What to work on:
Every picture should be left out, but the lines below must be repeated exactly.

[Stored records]
______________________________

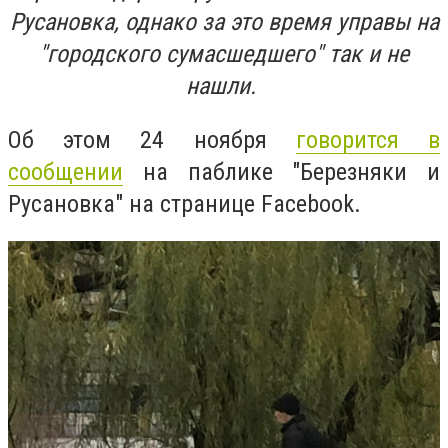
Русановка, однако за это время управы на
"городского сумасшедшего" так и не
нашли.
Об этом 24 ноября
говорится в
сообщении
на паблике "Березняки и
Русановка" на странице Facebook.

______________________________

Solved exercise:
Русановка, однако за это время управы на
"городского сумасшедшего" так и не
нашли.
Об этом 24 ноября
говорится в
сообщении
на паблике "Березняки и
Русановка" на странице Facebook.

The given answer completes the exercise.